A chegada e disseminação da luz elétrica veio mudar a nossa relação com o céu noturno. São poucas as estrelas que conseguimos ver nas nossas cidades por causa da iluminação exterior. Mesmo fora de ambiente urbano, haverá poucos locais no mundo onde vivam pessoas que consigam ver o céu na sua plenitude. Na verdade, a luz artificial é um contaminante da noite e a poluição luminosa é uma forma de poluição humana, como considerada desde 1979 pelas Nações Unidas, mas poucas vezes tida em conta apesar dos grandes impactos que tem. A alteração do que é a alternância da luz do dia e da noite tem impacto na nossa relação com o céu, mas também consequências sérias na natureza, baralhando o que são os ciclos naturais, a orientação e as migrações, os ciclos reprodutivos de animais e plantas noctívagos e não-noctívagos. Tem também uma enorme influência na saúde humana e na nossa qualidade do sono.
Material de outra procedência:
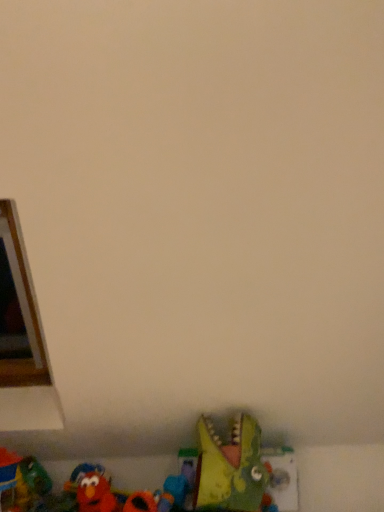 Question: Can you confirm if rubber duck at lower center, which is the fourth toy in left-to-right order, is taller than rubberized red toy at lower left, arranged as the fourth toy when viewed from the right?

Choices:
 (A) yes
 (B) no

Answer: (B)

Question: Is rubber duck at lower center, which is the fourth toy in left-to-right order, wider than rubberized red toy at lower left, which is the 2th toy from left to right?

Choices:
 (A) yes
 (B) no

Answer: (B)

Question: Is rubber duck at lower center, which is the 2th toy in right-to-left order, thinner than rubberized red toy at lower left, arranged as the fourth toy when viewed from the right?

Choices:
 (A) yes
 (B) no

Answer: (A)

Question: From the image's perspective, does rubber duck at lower center, which is the fourth toy in left-to-right order, appear higher than rubberized red toy at lower left, which is the 2th toy from left to right?

Choices:
 (A) no
 (B) yes

Answer: (B)

Question: Is rubberized red toy at lower left, which is the 2th toy from left to right, located within rubber duck at lower center, which is the 2th toy in right-to-left order?

Choices:
 (A) no
 (B) yes

Answer: (A)

Question: Is rubber duck at lower center, which is the fourth toy in left-to-right order, further to the viewer compared to rubberized red toy at lower left, arranged as the fourth toy when viewed from the right?

Choices:
 (A) no
 (B) yes

Answer: (B)

Question: Is velvety red elmo at lower left, acting as the third toy starting from the left, oriented towards rubber duck at lower left, which ranks as the 5th toy in right-to-left order?

Choices:
 (A) no
 (B) yes

Answer: (A)

Question: Considering the relative positions of velvety red elmo at lower left, acting as the third toy starting from the left, and rubber duck at lower left, which ranks as the 5th toy in right-to-left order, in the image provided, is velvety red elmo at lower left, acting as the third toy starting from the left, to the left of rubber duck at lower left, which ranks as the 5th toy in right-to-left order, from the viewer's perspective?

Choices:
 (A) yes
 (B) no

Answer: (B)

Question: Is the position of velvety red elmo at lower left, positioned as the 3th toy in right-to-left order, more distant than that of rubber duck at lower left, which appears as the 1th toy when viewed from the left?

Choices:
 (A) yes
 (B) no

Answer: (A)

Question: Does velvety red elmo at lower left, positioned as the 3th toy in right-to-left order, appear on the right side of rubber duck at lower left, which ranks as the 5th toy in right-to-left order?

Choices:
 (A) no
 (B) yes

Answer: (B)

Question: Is rubber duck at lower left, which appears as the 1th toy when viewed from the left, completely or partially inside velvety red elmo at lower left, acting as the third toy starting from the left?

Choices:
 (A) yes
 (B) no

Answer: (B)

Question: Would you consider rubber duck at lower center, which is the fourth toy in left-to-right order, to be distant from velvety red elmo at lower left, positioned as the 3th toy in right-to-left order?

Choices:
 (A) no
 (B) yes

Answer: (A)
Em Portugal, a poluição luminosa está em todo o território. Aliás, Portugal é dos países da Europa que mais luz emite proporcionalmente à sua população - emite quatro vezes mais do que a Alemanha, por exemplo. E, apesar disso, não há uma política pública consciente e concertada para resolver este problema. E deveria, a par dos programas para redução do ruído e de melhoria da qualidade do ar.

Em 2019, a Assembleia da República recomendou a criação de uma comissão multidisciplinar, técnica e científica, para avaliar e apresentar propostas para mitigação da poluição luminosa e controlo da luz artificial exterior, mas essa recomendação não foi adotada. Em 2023, foi aprovada uma proposta do Livre para a criação dessa comissão e para a realização de um estudo para aferir o grau de contaminação provocado pela luz artificial e seu impacto na biodiversidade, na saúde humana, na qualidade de vida e na qualidade do céu noturno em Portugal. A comissão continua sem estar criada e o estudo não é ainda conhecido. Mas Portugal não pode adiar mais: a poluição luminosa tem de estar na agenda, a bem da preservação do nosso património natural e da nossa saúde.

Na necessária transição energética que temos de fazer, não basta alterar para lâmpadas LED. É preciso regular o nível de emissão de luz e da temperatura da cor da luz, permitindo compatibilizar a iluminação que é necessária para a nossa vida noturna com a redução do seu impacto. E é preciso também regular a utilização de publicidade iluminada.

Temos de recuperar o nosso céu estrelado. Nestes dias de Natal, não podemos deixar de pensar como, agora e neste mundo iluminado, conseguiriam os três Reis Magos encontrar o caminho para Belém?